Your answer should be the lines of the data below that contain "creative".

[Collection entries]
============
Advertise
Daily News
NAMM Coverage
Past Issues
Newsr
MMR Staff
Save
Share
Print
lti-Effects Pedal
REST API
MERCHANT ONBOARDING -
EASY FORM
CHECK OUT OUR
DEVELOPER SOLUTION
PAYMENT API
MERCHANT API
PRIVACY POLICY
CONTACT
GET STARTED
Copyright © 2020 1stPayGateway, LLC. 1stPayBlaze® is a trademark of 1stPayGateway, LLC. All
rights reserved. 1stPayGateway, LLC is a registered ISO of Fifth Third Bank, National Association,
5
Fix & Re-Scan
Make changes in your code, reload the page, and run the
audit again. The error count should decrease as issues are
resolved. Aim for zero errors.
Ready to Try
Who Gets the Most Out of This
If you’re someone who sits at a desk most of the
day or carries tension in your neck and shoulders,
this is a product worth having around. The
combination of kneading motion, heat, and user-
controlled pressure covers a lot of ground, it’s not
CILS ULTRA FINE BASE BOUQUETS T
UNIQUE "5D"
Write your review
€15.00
============
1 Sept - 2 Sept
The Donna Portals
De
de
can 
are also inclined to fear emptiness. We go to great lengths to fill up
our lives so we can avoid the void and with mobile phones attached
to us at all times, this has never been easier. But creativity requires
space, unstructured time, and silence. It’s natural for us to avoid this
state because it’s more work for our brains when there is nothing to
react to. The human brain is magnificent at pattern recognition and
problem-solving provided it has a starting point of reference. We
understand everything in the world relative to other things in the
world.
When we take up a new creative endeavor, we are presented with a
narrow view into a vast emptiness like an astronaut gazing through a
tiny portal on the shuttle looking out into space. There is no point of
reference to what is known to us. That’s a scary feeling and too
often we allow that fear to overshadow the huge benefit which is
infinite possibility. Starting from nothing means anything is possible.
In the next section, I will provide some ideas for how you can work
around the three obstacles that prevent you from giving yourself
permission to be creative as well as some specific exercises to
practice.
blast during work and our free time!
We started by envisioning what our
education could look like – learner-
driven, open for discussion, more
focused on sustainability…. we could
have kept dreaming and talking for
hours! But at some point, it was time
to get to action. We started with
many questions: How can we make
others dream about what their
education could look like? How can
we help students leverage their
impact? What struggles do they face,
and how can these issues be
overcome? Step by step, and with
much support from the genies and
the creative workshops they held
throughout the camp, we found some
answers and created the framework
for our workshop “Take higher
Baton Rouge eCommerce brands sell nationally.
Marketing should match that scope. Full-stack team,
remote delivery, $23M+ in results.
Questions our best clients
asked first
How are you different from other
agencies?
============
Response below.
When we take up a new creative endeavor, we are presented with a
permission to be creative as well as some specific exercises to
the creative workshops they held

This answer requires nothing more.